Mark Shuttleworth, a South African Internet tycoon who paid tens of millions of dollars to go to the International Space Station aboard a Russian Soyuz craft, recounts his arrival in space–blinking, wondering, and weightless after the fire, shaking, and acceleration of liftoff–in Adam Fisher’s oral history of space tourism (“‘Very Stunning, Very Space, and Very Cool’”):
The thing I remember as being quite striking was this collection of very domestic sounds that kicks in after the main-engine cutoff. Mechanical sounds, like the air circulation and the conditioning, and then bits and pieces are kind of kicking in. You’ve got alarm clocks and fans, and you’ve got a big device called the “globus.” It’s a ball–your map, basically–that turns, and it starts going tick, tick, tick, like a cuckoo clock. You’ve just gone through this extraordinary experience of getting into space, and then suddenly it’s like waking up inside the workshop of an old Swiss clockmaker or something. So it’s this amazing contrast between what you might expect–which should involve special effects and background music–and the very mechanical physical reality of it.

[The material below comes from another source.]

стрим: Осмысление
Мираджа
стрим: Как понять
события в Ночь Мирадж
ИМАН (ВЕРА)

Thus, even the most transcendental of real, human experiences (which Saul Bellow, in Mr. Sammler’s Planet, evoked, wonderfully: “To blow this great blue, white, green planet or to be blown from it”) occurs amid the most mundane technology.

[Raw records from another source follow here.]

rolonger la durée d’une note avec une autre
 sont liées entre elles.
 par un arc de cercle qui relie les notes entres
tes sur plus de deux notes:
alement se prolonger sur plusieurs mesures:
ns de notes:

That technology can be very old. The space tourist Charles Simonyi, a former Microsoft executive responsible for Word and Excel, whom we profiled two years ago (“Anything You Can Do, I Can Do Meta,” January/February 2007), describes the optical sight on the Soyuz: “It’s like a very old-fashioned–I don’t know what it is. There is nothing, no items like that anymore. … That instrument could have been constructed in the 19th century.”

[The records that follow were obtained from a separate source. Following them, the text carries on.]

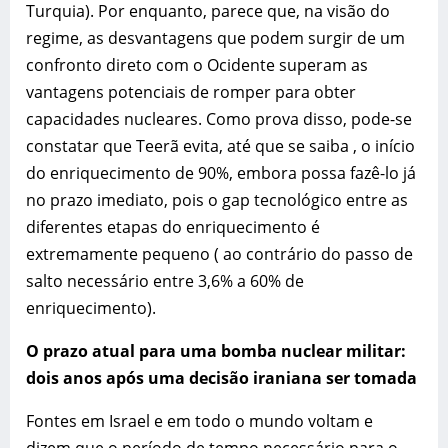
Turquia). Por enquanto, parece que, na visão do
regime, as desvantagens que podem surgir de um
confronto direto com o Ocidente superam as
vantagens potenciais de romper para obter
capacidades nucleares. Como prova disso, pode-se
constatar que Teerã evita, até que se saiba , o início
do enriquecimento de 90%, embora possa fazê-lo já
no prazo imediato, pois o gap tecnológico entre as
diferentes etapas do enriquecimento é
extremamente pequeno ( ao contrário do passo de
salto necessário entre 3,6% a 60% de
enriquecimento).
O prazo atual para uma bomba nuclear militar:
dois anos após uma decisão iraniana ser tomada
Fontes em Israel e em todo o mundo voltam e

Famously, the Russian space program employs a brutalist approach: its engineers use the crudest, oldest technology that works. (Since the first Soyuz flew in 1966, only those parts that have failed or are obviously obsolete have been redesigned.) But the technology aboard the space station, much of which was constructed by the U.S. and European space agencies as well as the Russian, is only a little shinier. Simonyi says, “The space station is so messy. Words don’t do justice. It’s like going into the messiest hardware store you have ever seen.”
Because they are professional futurists, technologists like to
contemplate new, bright, and disruptive technologies. Often, by a
process of substitution, they talk about the newest iterations of
things as if they were the only things people actually use. But our
spaceships disclose a universal truth: old technologies are seldom
abandoned, and only when they are intolerably inconvenient. (The former
financial analyst Pip Coburn calls the moment when a “perceived crisis”
is worse than the “perceived pain of adoption” of a new technology the
“Change Function”; see “Who’s Sorry Now?”,
May/June 2006.) Mainly, however, old technologies accumulate like
geological strata, changing under the pressure of new circumstances.
The writer Robert X. Cringely has succinctly expressed this idea in one of his “laws of computing”: “Old software never dies; it just gets upgraded.” In “Parallel Universe”, Cringely explains how multicore computing–the use of many microprocessors on a microchip–can multiply processing power without increasing the heat associated with ever-greater miniaturization. Cringely writes that in order to solve some of the problems of parallelism (or how software is torn apart so that a process can be run in parallel on hundreds of processors), Intel has recalled to service “some graybeards of 1980s supercomputing.” For these graybeards, parallelism never disappeared. Now, in order to preserve Moore’s Law, we will use technologies first developed to build nuclear bombs during the Cold War.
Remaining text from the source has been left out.